Джон не скрывал, что тяжело перенес расставание с Леной. Память о тех драматичных событиях и легла в основу написания предыдущих глав. Мы сказали Джону, что в своих болезненных переживаниях он не одинок. В душе Лены тоже надолго осталась незарубцевавшаяся рана, хотя ее воспоминания о совместно проведенных месяцах совсем не похожи на Ванины. Лена чувствовала себя преданной. Но, несмотря на разлуку, Ваня все еще занимает свой уголок в ее душе.
На второй день Ваня стал задавать более конкретные вопросы о своей жизни в России. Ему хотелось постичь смысл того, что с ним произошло.
Почему, недоумевал он, Адель, которая производила впечатление совсем не злой женщины, позволила отправить его в интернат? “Наверное, боялась коммунистов”, — предположил он.
Его волновало, что сталось с его родителями. “Из документов вроде бы следует, что они злоупотребляли алкоголем”, — как можно мягче проговорил он. Ване было известно, что у него есть старший единоутробный брат Денис и сестра Ольга 1985 года рождения. Когда он покидал Россию, она находилась в детском доме.

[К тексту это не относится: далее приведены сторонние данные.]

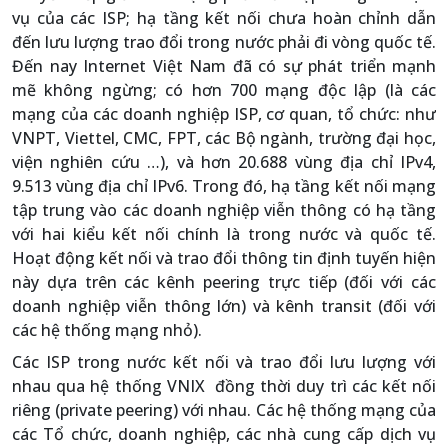
vụ của các ISP; hạ tầng kết nối chưa hoàn chỉnh dẫn
đến lưu lượng trao đổi trong nước phải đi vòng quốc tế.
Đến nay Internet Việt Nam đã có sự phát triển mạnh
mẽ không ngừng; có hơn 700 mạng độc lập (là các
mạng của các doanh nghiệp ISP, cơ quan, tổ chức: như
VNPT, Viettel, CMC, FPT, các Bộ ngành, trường đại học,
viện nghiên cứu …), và hơn 20.688 vùng địa chỉ IPv4,
9.513 vùng địa chỉ IPv6. Trong đó, hạ tầng kết nối mạng
tập trung vào các doanh nghiệp viễn thông có hạ tầng
với hai kiểu kết nối chính là trong nước và quốc tế.
Hoạt động kết nối và trao đổi thông tin định tuyến hiện
này dựa trên các kênh peering trực tiếp (đối với các
doanh nghiệp viễn thông lớn) và kênh transit (đối với
các hệ thống mạng nhỏ).
Các ISP trong nước kết nối và trao đổi lưu lượng với
nhau qua hệ thống VNIX đồng thời duy trì các kết nối
riêng (private peering) với nhau. Các hệ thống mạng của
các Tổ chức, doanh nghiệp, các nhà cung cấp dịch vụ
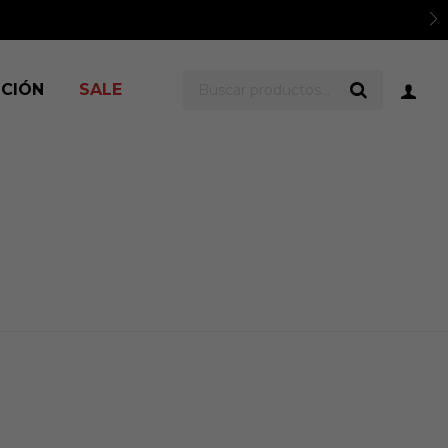
ICIÓN
SALE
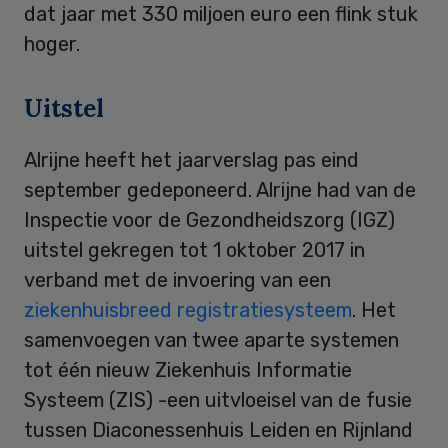
dat jaar met 330 miljoen euro een flink stuk
hoger.
Uitstel
Alrijne heeft het jaarverslag pas eind
september gedeponeerd. Alrijne had van de
Inspectie voor de Gezondheidszorg (IGZ)
uitstel gekregen tot 1 oktober 2017 in
verband met de invoering van een
ziekenhuisbreed registratiesysteem
. Het
samenvoegen van twee aparte systemen
tot één nieuw Ziekenhuis Informatie
Systeem (ZIS) -een uitvloeisel van de fusie
tussen Diaconessenhuis Leiden en Rijnland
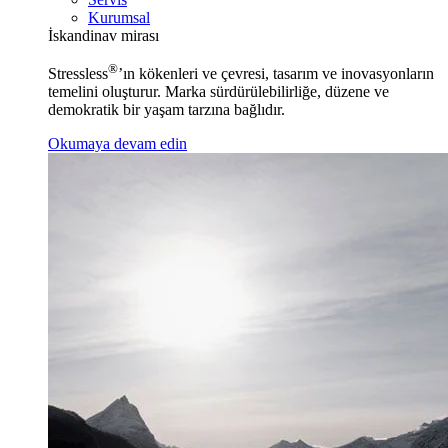
Kurumsal
İskandinav mirası
®
Stressless
’ın kökenleri ve çevresi, tasarım ve inovasyonların
temelini oluşturur. Marka sürdürülebilirliğe, düzene ve
demokratik bir yaşam tarzına bağlıdır.
Okumaya devam edin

Был и еще один вопрос. Джону стоило немалого труда задать его, а нам — так же мучительно трудно на него ответить. “Почему Вика, узнав об ужасных условиях в психушке, — спросил он Сэру, — не сообщила об этом в полицию?” Вежливость не позволила ему спросить прямо: почему вы немедленно не забрали меня оттуда? Почему на целых девять месяцев бросили меня в этом страшном месте?
Одно лишь это яснее ясного доказывало, что он уже стал американцем. Джон не сомневался, что заявления в полицию о дурном обращении с ребенком достаточно, чтобы мгновенно мобилизовать все спасательные службы, которые тут же вышлют ему на помощь вертолеты и автоматчиков. Как объяснить ему, что в том, как с ним обошлись в России, не было ничего противозаконного? Такова обычная судьба детей с диагнозом “олигофрения”.
Признаюсь, необходимость дать Джону подробный ответ на этот болезненный вопрос и побудила меня написать эту книгу. Чтобы узнать о его семье, пришлось по старинке стучаться в разные двери.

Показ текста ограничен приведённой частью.